Trilogy of novels by Edmond Hamilton

Starwolf is a series of three novels by Edmond Hamilton featuring heavy-worlder Morgan Chane. Chane was the son of a human missionary family to a heavier-than-Earth-normal world (higher gravity) of Viking-like aliens. His parents died and left him an orphan to be incorporated into the Starwolf society. As an adult he felt himself to be as much a Starwolf as his alien companions. After a dispute over plunder with a fellow Starwolf (leaving the other Starwolf dead), Chane flees (under threat of death) from Starwolf society. As a fugitive and hiding his ex-Starwolf status (the rest of the galaxy "declares a holiday when a Starwolf is killed"), Chane becomes part of a "Merc" human mercenary group commanded by a Merc named John Dilullo.

== Books ==

=== The Weapon from Beyond (1967) ===
While in intersteallar space Morgan Chane survives a deadly chase by his ex-fellow robbers from Varnan, Starwolves, one of which he killed in a self-defence. On his escape he gets captured by an experienced starship captain, John Dilullo from Earth, who is leading a group of Mercs (mercenaries) with a mission to a planet called Kharal. Dilullo saves him, but quickly learns that he is one of Starwolves, well known robbers who raided almost entire galaxy and whom it's usual to kill on spot. Learning about his trouble, captain Dilullo offers him to join his mission to Kharal and share the reward. As usual for Mercs, the mission promises to be dangerous so in exchange for his help Captain offers to keep the origin of Morgan Chane secret. After landing on Kharal they learn about details, reward, and about enemies of Kharal, the planet Vhol who they are at war with, and who are about to obtain super weapons capable to destroy entire Kharal. Mercs accept their mission and are tasked to find weapon's whereabouts and destroy it before enemies of Kharali can use it. While on the Kharal, Morgan Chane gets jailed for trouble with natives of the planet. While in prison he gest contacted by Captain Dilullo who then tasks Morgan Chane with releaseing a Vhollian officer named Yorolin who was interrogated by Kharalli from the same prison where he was held.

Morgan Chane gets the job done and the team leaves for the Vhol unnoticed with prisoners on board. There, with great effort and trouble they learn about whereabouts of superweapons and set out toward nebulae. Vhol-lans send a cruiser after them.

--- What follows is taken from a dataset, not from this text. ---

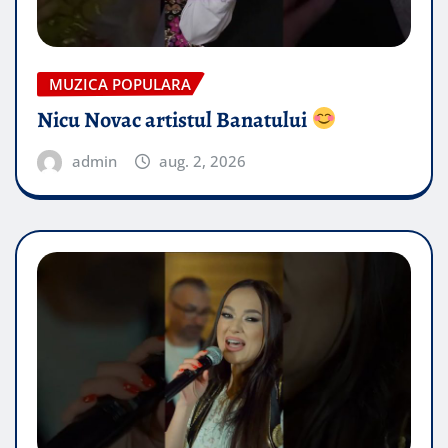
MUZICA POPULARA
Nicu Novac artistul Banatului
admin
aug. 2, 2026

On their way they face Starwolves once again, but luckily appeared Vhol-lans cruiser gets involved and gives a chance for Mercs to escape the battle. By tracing cruiser's path, they reach nebulae's planet where super weapons were expected to be found, but find only enormous intergalactic spaceship wreckage. Mercs captured vhol-lans scientists present at the ship who explained that there was no super weapons and this ship belonged to an ancient powerful alien race called Krii, who accidentally landed on the planet, but survived in stasis for many years and were awaiting their rescuing fellows Krii-s who were expected to appear soon.

Mercs learn that Vhol-lans had one of their cruisers survived the battle with Starwolves and both landed on the planet. They prepared to storm Mercs positions, but soon the fight was interrupted by Krii-s second super-ship appearance. By using some unknown technology Krii-s made all weapons, power plants, and engines on the planet "frozen" and useless. Krii came to save their fellows and what was on the wrecked ship. Once they finished their job, the wreackage gets destroyed by Krii, leaving only trail in the sands and second ship disappears.

Mercs quickly depart for Kharal to get reward and set their way towards Earth.

=== The Closed Worlds (1968) ===

While on Earth, Morgan Chane, captain Dilullo, I. Bollard, and others once again team up to get a new mission. This time they are hired by a wealthy earth businessman and trader James Ashton for $500k to find his brother, Randall Ashton, who disappeared in the Closed Worlds. The latter are notable for being so dangerous and so mysterious that even starwolves do not dare to step their foot on - they have laws that bar them from landing on Arkuu, the planet of the Closed World, where natives do not wellcome anyone. The mercs accept the deadly offer and leave for the Closed Worlds.

The Mercs find evidence of Randall and his crew. With the help of a woman of the Closed Worlds who is in opposition to the policy, set out to find the lost expedition. They are pursued by government forces. The Mercs find Randall, who has re-discovered what the Closed Worlds were trying to hide, an astral projection machine for the mind that allowed the user to wander the universe as long as the body was taken care of. It was destructively addictive and was the reason the Closed Worlds shut themselves off from Galactic Civilization. The Mercs rescue Randall against his will and the woman figures out a way to make use of the machine that would not be destructive.

== Adaptations ==
The series was later adapted into a television series of the same name in Japan, which were in turn edited into two English-language films, both featured in Mystery Science Theater 3000..

The book series were also translated in Russian in 90s.